Nevertheless, in this case, it is not so much winning or losing the lawsuit (they stand a very good chance of winning) but the fact that one of the prime criteria for using software is to not using infringing software. These companies are on notice that there is a good chance the software is infringing and that they will need to find an alternative. What alternative?

They can do it in house - not easy, if it was they wouldn’t be using the infringing code to begin with; they can switch vendors, say to Datadog or Splunk, or they can go with Elastic directly. There is no doubt that this lawsuit will increase momentum to customers choosing to use Elastic or Datadog or some other clearly non-infringing alternative. Thus, not really investing in a lawsuit.

This said, as has been the issue constantly, how is Elastic going to make money! Well, they are doing a better job it than Nutanix is. Start with low hanging hurdles.



I’m not suggesting in any way shape or form to invest in ESTC based off a lawsuit.

ESTC thesis is that they are the far and away the top search data store product on the market. That positions them to be a core to many use cases that touches them in some way for thousands of companies. They are at $100M/qrtr and growing at 60%. With 80%+ gross margins. With a compelling product portfolio that is just starting to truly monetize their technology. That’s the thesis.

However, the lawsuit highlights some important things. Elastic has proprietary IP. That includes a lot of very powerful security code that enterprises want. And thousands of companies want Elasticsearch technology for multiple use cases.

Others make a business out of taking their open source products and reselling them. But they can’t make these enterprise necessary security features. Without them their own products would suffer. Still others provide and sell a product that provides those security features. But those may not be worth squat without thriving code. Meaning, in an enterprise sense, Elastic is more likely the place a company should go to get a real production ready Enterprise product.

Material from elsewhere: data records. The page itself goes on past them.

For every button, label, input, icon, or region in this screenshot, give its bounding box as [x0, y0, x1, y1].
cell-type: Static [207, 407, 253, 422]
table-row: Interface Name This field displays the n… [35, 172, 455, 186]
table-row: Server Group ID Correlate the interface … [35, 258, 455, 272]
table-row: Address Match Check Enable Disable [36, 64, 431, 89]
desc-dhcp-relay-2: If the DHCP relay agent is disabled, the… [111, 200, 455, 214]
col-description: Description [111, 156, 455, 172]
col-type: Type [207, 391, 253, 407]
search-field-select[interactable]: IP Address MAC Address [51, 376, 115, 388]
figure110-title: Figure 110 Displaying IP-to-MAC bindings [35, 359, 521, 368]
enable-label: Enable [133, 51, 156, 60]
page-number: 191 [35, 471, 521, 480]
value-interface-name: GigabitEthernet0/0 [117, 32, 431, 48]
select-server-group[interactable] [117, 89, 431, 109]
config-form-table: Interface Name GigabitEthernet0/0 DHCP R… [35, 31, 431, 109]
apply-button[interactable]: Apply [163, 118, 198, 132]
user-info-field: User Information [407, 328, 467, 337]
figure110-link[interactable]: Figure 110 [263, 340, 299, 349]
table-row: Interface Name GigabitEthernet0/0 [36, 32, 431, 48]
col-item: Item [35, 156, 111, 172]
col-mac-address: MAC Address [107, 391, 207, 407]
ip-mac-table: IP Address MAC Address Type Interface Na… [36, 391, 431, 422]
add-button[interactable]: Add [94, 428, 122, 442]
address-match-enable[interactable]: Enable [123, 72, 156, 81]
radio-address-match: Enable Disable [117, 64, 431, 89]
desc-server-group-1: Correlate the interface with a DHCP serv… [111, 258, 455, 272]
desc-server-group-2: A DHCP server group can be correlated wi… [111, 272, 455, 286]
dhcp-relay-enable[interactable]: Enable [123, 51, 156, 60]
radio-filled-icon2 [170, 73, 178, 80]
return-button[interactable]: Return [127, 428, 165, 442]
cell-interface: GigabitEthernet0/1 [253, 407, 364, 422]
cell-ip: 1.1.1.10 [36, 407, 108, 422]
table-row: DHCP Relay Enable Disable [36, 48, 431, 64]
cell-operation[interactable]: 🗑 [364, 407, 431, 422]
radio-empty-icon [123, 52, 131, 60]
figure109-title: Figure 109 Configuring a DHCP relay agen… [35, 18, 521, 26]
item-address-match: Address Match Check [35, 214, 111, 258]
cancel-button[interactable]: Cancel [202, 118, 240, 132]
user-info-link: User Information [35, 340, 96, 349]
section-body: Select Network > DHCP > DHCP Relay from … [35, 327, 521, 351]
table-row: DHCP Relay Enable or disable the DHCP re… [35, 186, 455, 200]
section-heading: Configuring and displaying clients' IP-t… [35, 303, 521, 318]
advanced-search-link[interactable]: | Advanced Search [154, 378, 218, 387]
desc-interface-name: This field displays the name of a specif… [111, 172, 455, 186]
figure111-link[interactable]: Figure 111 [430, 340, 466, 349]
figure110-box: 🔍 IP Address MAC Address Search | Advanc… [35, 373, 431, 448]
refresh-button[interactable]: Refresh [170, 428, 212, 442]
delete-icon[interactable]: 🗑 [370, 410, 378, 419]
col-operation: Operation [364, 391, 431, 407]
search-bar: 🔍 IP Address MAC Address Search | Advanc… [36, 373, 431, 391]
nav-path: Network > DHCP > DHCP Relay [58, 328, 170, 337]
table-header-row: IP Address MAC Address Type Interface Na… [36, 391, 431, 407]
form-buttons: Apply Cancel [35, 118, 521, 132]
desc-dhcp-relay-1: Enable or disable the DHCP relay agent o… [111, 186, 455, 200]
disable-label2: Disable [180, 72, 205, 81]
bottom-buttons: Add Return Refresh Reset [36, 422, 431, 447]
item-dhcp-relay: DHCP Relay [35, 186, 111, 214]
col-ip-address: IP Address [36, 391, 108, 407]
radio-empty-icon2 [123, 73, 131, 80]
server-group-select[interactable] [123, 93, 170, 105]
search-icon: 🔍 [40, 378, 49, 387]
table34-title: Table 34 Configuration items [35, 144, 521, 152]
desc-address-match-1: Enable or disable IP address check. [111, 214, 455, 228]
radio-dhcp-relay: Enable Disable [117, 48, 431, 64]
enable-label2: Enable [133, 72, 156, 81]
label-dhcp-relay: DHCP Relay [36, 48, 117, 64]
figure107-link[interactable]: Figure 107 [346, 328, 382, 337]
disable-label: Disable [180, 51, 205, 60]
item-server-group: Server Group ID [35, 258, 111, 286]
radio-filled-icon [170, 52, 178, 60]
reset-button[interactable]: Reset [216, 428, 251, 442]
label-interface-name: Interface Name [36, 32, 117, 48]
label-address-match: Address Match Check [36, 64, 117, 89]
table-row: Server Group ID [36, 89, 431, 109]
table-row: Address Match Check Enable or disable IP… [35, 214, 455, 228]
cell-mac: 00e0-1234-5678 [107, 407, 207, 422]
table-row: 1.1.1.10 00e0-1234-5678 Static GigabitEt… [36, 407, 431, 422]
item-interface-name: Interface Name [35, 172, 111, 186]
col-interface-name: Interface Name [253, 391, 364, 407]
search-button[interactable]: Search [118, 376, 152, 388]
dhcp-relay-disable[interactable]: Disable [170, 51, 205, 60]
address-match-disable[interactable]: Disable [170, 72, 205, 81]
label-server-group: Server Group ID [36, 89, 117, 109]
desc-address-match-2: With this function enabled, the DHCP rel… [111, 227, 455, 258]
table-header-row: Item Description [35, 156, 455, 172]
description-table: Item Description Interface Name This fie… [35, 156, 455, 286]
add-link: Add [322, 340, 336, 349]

ESTC is compelling prior to this lawsuit announcement. But it certainly does raise a lot of possibilities as to the future. Even if they lose.



Darth, I hypothesize that if Elastic were to lose this lawsuit it would be catastrophic. No bones about it. It might be catastrophic for much of open source commercial use as well.

However, it seems very likely Elastic prevails. This lawsuit may also put out of business the defendant in this matter. It is life or death for them.

So the worse case scenario is remote, but the best case scenario, depending on how security is provided say for a product like Datadog’s, is that Elastic becomes the only source to go to for an absolutely necessary security product for any commercial production use of Elastic search.



I don’t see it that way.

If Elastic loses. Life goes on as it has.

Elastic continues to succeed despite these products being commercially available as they have done.